▶ _WHAT THE TASK ASKS_
Find the line with "Gyónni készülök" in the entries below, then reproduce it and every line after it down to and including the line with "O para MAC OSX", exactly.

▶ _SUPPLIED DATA_
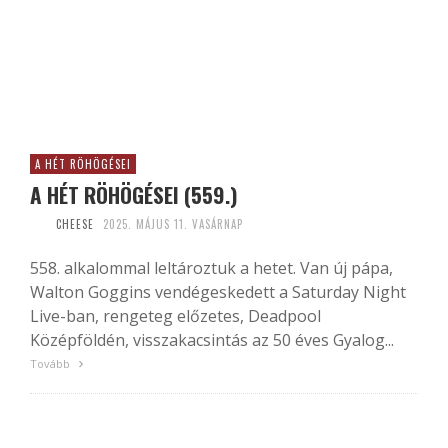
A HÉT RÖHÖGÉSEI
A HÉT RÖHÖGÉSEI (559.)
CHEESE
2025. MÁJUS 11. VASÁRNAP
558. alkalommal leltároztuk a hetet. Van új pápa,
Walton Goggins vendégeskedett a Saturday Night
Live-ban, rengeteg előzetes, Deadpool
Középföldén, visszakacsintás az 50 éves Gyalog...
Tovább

==

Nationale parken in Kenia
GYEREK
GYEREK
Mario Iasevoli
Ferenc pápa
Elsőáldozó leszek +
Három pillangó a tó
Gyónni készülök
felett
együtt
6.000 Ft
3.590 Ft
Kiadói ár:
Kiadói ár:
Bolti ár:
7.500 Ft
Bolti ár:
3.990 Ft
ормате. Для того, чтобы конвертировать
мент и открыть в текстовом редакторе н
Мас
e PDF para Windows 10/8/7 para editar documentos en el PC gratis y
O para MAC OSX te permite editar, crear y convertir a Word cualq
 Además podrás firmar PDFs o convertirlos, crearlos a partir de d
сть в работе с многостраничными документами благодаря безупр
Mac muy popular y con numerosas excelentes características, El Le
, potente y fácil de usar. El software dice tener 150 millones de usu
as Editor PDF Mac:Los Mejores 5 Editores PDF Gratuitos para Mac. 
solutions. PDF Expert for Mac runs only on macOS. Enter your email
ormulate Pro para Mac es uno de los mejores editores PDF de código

▶ _RESULT_
Gyónni készülök
felett
együtt
6.000 Ft
3.590 Ft
Kiadói ár:
Kiadói ár:
Bolti ár:
7.500 Ft
Bolti ár:
3.990 Ft
ормате. Для того, чтобы конвертировать
мент и открыть в текстовом редакторе н
Мас
e PDF para Windows 10/8/7 para editar documentos en el PC gratis y
O para MAC OSX te permite editar, crear y convertir a Word cualq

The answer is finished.